> _INPUT MATERIAL_
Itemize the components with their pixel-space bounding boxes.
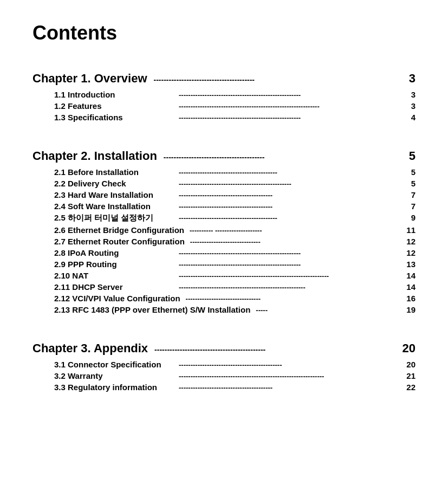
entry-2-10-label: 2.10 NAT [54, 271, 173, 280]
chapter2-dots: ---------------------------------------- [164, 153, 393, 161]
entry-1-1-label: 1.1 Introduction [54, 90, 173, 99]
entry-2-11-page: 14 [399, 282, 415, 292]
entry-2-4: 2.4 Soft Ware Installation--------------… [33, 202, 415, 211]
entry-3-3-dots: ---------------------------------------- [179, 384, 394, 392]
chapter1-label: Chapter 1. Overview [33, 72, 147, 86]
entry-2-13-dots: ----- [256, 306, 394, 314]
entry-2-11: 2.11 DHCP Server------------------------… [33, 282, 415, 292]
entry-2-6: 2.6 Ethernet Bridge Configuration-------… [33, 225, 415, 235]
entry-3-2-dots: ----------------------------------------… [179, 372, 394, 380]
entry-3-3-page: 22 [399, 383, 415, 392]
entry-3-3: 3.3 Regulatory information--------------… [33, 383, 415, 392]
entry-2-3: 2.3 Hard Ware Installation--------------… [33, 190, 415, 199]
entry-2-3-page: 7 [399, 190, 415, 199]
entry-2-2-label: 2.2 Delivery Check [54, 179, 173, 188]
entry-2-2-dots: ----------------------------------------… [179, 180, 394, 188]
entry-2-12-page: 16 [399, 294, 415, 303]
chapter3: Chapter 3. Appendix---------------------… [33, 341, 415, 392]
entry-2-9: 2.9 PPP Routing-------------------------… [33, 260, 415, 269]
entry-2-2: 2.2 Delivery Check----------------------… [33, 179, 415, 188]
entry-2-8-page: 12 [399, 248, 415, 257]
entry-2-1-label: 2.1 Before Installation [54, 167, 173, 177]
entry-1-3-label: 1.3 Specifications [54, 113, 173, 122]
entry-1-1-dots: ----------------------------------------… [179, 91, 394, 99]
chapter2: Chapter 2. Installation-----------------… [33, 149, 415, 314]
entry-1-3-page: 4 [399, 113, 415, 122]
entry-2-2-page: 5 [399, 179, 415, 188]
entry-1-1-page: 3 [399, 90, 415, 99]
chapter3-label: Chapter 3. Appendix [33, 341, 148, 355]
entry-2-13: 2.13 RFC 1483 (PPP over Ethernet) S/W In… [33, 305, 415, 314]
entry-2-3-dots: ---------------------------------------- [179, 191, 394, 199]
entry-2-12-label: 2.12 VCI/VPI Value Configuration [54, 294, 180, 303]
chapter1-heading: Chapter 1. Overview---------------------… [33, 72, 415, 86]
entry-2-6-dots: ---------- -------------------- [190, 227, 394, 235]
entry-2-10-page: 14 [399, 271, 415, 280]
entry-2-5: 2.5 하이퍼 터미널 설정하기------------------------… [33, 213, 415, 223]
entry-3-3-label: 3.3 Regulatory information [54, 383, 173, 392]
chapter1-page: 3 [399, 72, 415, 86]
entry-3-2-label: 3.2 Warranty [54, 371, 173, 380]
entry-2-11-label: 2.11 DHCP Server [54, 282, 173, 292]
entry-2-8: 2.8 IPoA Routing------------------------… [33, 248, 415, 257]
entry-2-9-label: 2.9 PPP Routing [54, 260, 173, 269]
entry-1-3-dots: ----------------------------------------… [179, 114, 394, 122]
entry-2-1: 2.1 Before Installation-----------------… [33, 167, 415, 177]
entry-3-1-label: 3.1 Connector Specification [54, 360, 173, 369]
entry-1-1: 1.1 Introduction------------------------… [33, 90, 415, 99]
entry-1-2-label: 1.2 Features [54, 101, 173, 111]
entry-2-6-page: 11 [399, 225, 415, 235]
entry-3-1: 3.1 Connector Specification-------------… [33, 360, 415, 369]
chapter2-label: Chapter 2. Installation [33, 149, 157, 163]
entry-2-1-dots: ----------------------------------------… [179, 169, 394, 177]
entry-2-10: 2.10 NAT--------------------------------… [33, 271, 415, 280]
entry-2-8-label: 2.8 IPoA Routing [54, 248, 173, 257]
entry-1-2-page: 3 [399, 101, 415, 111]
entry-2-7-label: 2.7 Ethernet Router Configuration [54, 237, 185, 246]
chapter2-page: 5 [399, 149, 415, 163]
entry-2-8-dots: ----------------------------------------… [179, 249, 394, 257]
chapter1: Chapter 1. Overview---------------------… [33, 72, 415, 122]
entry-2-13-label: 2.13 RFC 1483 (PPP over Ethernet) S/W In… [54, 305, 250, 314]
entry-2-5-dots: ----------------------------------------… [179, 214, 394, 222]
chapter3-heading: Chapter 3. Appendix---------------------… [33, 341, 415, 355]
entry-2-7-dots: ------------------------------ [190, 238, 394, 246]
entry-2-4-dots: ---------------------------------------- [179, 203, 394, 211]
entry-3-2: 3.2 Warranty----------------------------… [33, 371, 415, 380]
entry-2-9-page: 13 [399, 260, 415, 269]
entry-2-6-label: 2.6 Ethernet Bridge Configuration [54, 225, 184, 235]
entry-2-5-label: 2.5 하이퍼 터미널 설정하기 [54, 213, 173, 223]
entry-1-2-dots: ----------------------------------------… [179, 102, 394, 111]
entry-2-10-dots: ----------------------------------------… [179, 272, 394, 280]
chapter1-dots: ---------------------------------------- [154, 75, 393, 84]
entry-2-5-page: 9 [399, 213, 415, 222]
entry-2-9-dots: ----------------------------------------… [179, 261, 394, 269]
chapter3-dots: ----------------------------------------… [154, 345, 393, 354]
entry-2-13-page: 19 [399, 305, 415, 314]
entry-2-4-page: 7 [399, 202, 415, 211]
entry-3-2-page: 21 [399, 371, 415, 380]
entry-1-2: 1.2 Features----------------------------… [33, 101, 415, 111]
entry-2-11-dots: ----------------------------------------… [179, 283, 394, 292]
entry-2-3-label: 2.3 Hard Ware Installation [54, 190, 173, 199]
entry-2-12-dots: -------------------------------- [186, 295, 394, 303]
chapter3-page: 20 [399, 341, 415, 355]
entry-2-7-page: 12 [399, 237, 415, 246]
toc-container: Chapter 1. Overview---------------------… [33, 61, 415, 392]
chapter2-heading: Chapter 2. Installation-----------------… [33, 149, 415, 163]
entry-2-1-page: 5 [399, 167, 415, 177]
entry-3-1-dots: ----------------------------------------… [179, 361, 394, 369]
entry-1-3: 1.3 Specifications----------------------… [33, 113, 415, 122]
entry-2-4-label: 2.4 Soft Ware Installation [54, 202, 173, 211]
entry-2-12: 2.12 VCI/VPI Value Configuration--------… [33, 294, 415, 303]
entry-3-1-page: 20 [399, 360, 415, 369]
entry-2-7: 2.7 Ethernet Router Configuration-------… [33, 237, 415, 246]
page-title: Contents [33, 22, 415, 44]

> _DESCRIPTION OF THE TASK_
The answer must consist of every line from the data that holds the string "Regulatory".

> _TASK OUTPUT_
entry-3-3: 3.3 Regulatory information--------------… [33, 383, 415, 392]
entry-3-3-label: 3.3 Regulatory information [54, 383, 173, 392]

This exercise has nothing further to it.